* [INSTRUCTIONS TO FOLLOW] Consider the listing below. Extract exactly the lines from the line containing "Pressemeldinger" to the line containing "チームを率いる職長候補の募集です！", both included.

━━━━━━━━━━

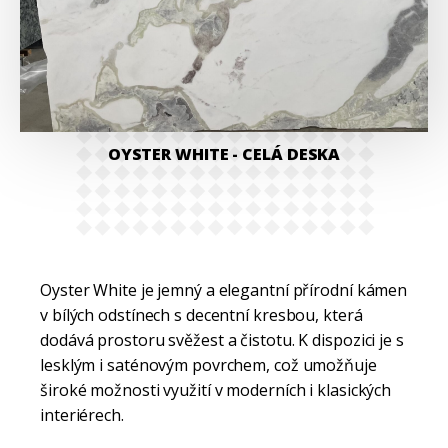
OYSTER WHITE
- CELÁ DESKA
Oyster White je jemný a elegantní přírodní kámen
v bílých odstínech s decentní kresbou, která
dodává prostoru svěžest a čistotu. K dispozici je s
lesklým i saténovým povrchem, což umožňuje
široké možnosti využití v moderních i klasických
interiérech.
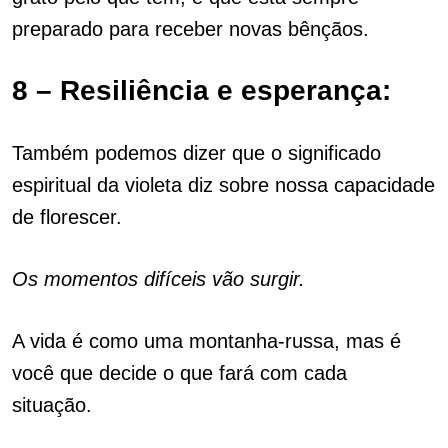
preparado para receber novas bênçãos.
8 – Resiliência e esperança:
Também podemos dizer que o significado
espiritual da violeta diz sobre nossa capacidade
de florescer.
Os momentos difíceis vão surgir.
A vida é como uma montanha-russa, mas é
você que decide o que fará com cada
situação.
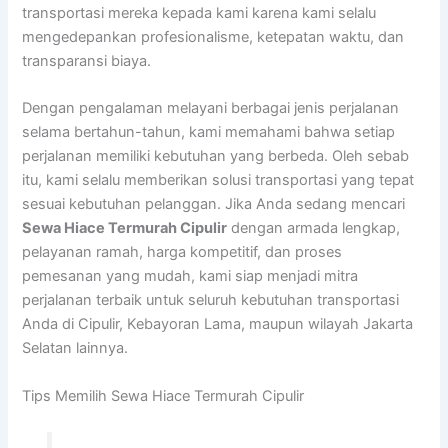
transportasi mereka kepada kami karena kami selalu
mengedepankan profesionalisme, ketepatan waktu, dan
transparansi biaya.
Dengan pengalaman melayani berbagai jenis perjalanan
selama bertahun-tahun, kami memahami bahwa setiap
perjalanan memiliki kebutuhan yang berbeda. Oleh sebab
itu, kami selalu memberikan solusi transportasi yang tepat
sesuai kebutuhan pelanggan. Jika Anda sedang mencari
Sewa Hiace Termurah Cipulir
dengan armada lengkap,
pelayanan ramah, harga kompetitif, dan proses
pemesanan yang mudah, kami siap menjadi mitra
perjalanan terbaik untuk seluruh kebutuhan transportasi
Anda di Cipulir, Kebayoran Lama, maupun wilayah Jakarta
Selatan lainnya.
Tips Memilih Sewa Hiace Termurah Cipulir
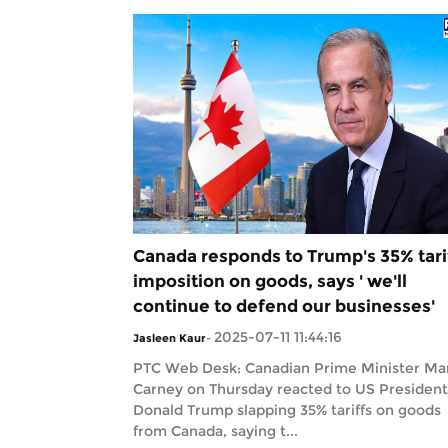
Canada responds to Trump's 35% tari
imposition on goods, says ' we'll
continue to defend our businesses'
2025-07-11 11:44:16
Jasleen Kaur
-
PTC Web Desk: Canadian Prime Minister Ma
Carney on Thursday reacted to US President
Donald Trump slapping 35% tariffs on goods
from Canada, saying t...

━━━━━━━━━━

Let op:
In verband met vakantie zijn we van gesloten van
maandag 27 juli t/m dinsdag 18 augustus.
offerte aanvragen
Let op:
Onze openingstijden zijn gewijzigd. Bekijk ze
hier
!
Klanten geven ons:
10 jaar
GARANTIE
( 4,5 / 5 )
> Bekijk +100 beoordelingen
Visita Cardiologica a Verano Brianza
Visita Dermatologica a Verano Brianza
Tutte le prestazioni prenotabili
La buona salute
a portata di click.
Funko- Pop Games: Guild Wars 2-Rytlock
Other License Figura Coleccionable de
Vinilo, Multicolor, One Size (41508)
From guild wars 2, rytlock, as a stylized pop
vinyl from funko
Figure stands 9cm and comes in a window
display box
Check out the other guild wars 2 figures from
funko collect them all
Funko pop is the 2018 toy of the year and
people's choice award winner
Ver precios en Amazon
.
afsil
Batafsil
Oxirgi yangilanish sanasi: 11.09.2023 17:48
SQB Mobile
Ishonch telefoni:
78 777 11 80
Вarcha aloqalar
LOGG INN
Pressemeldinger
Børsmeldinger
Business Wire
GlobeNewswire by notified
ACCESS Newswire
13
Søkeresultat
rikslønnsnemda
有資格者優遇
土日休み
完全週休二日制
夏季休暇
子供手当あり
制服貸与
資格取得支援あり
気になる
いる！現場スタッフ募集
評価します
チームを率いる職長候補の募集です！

━━━━━━━━━━

* [RESPONSE TO THIS EXERCISE]
Pressemeldinger
Børsmeldinger
Business Wire
GlobeNewswire by notified
ACCESS Newswire
13
Søkeresultat
rikslønnsnemda
有資格者優遇
土日休み
完全週休二日制
夏季休暇
子供手当あり
制服貸与
資格取得支援あり
気になる
いる！現場スタッフ募集
評価します
チームを率いる職長候補の募集です！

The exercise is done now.